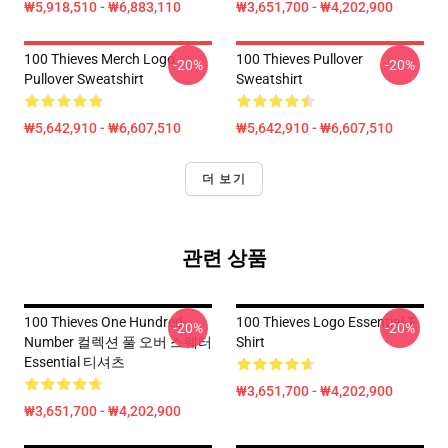
₩5,918,510 - ₩6,883,110
₩3,651,700 - ₩4,202,900
100 Thieves Merch Logo
100 Thieves Pullover
-20%
-20%
Pullover Sweatshirt
Sweatshirt
₩5,642,910 - ₩6,607,510
₩5,642,910 - ₩6,607,510
더 보기
관련 상품
100 Thieves One Hundred
100 Thieves Logo Essential T-
-20%
-20%
Number 컬렉션 풀 오버 스웨터
Shirt
Essential 티셔츠
₩3,651,700 - ₩4,202,900
₩3,651,700 - ₩4,202,900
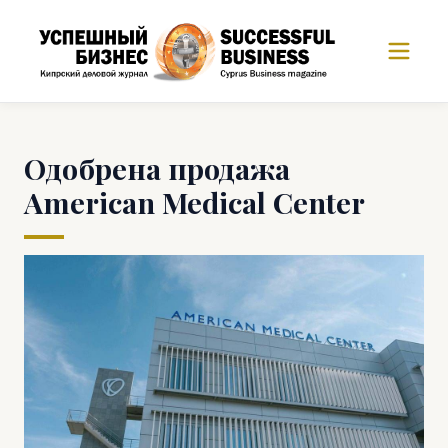
Одобрена продажа
American Medical Center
════════════════════
For this exercise, gather every line of the data that contains the word "Pullover".

Result of the exercise:
100 Thieves Pullover
Pullover Sweatshirt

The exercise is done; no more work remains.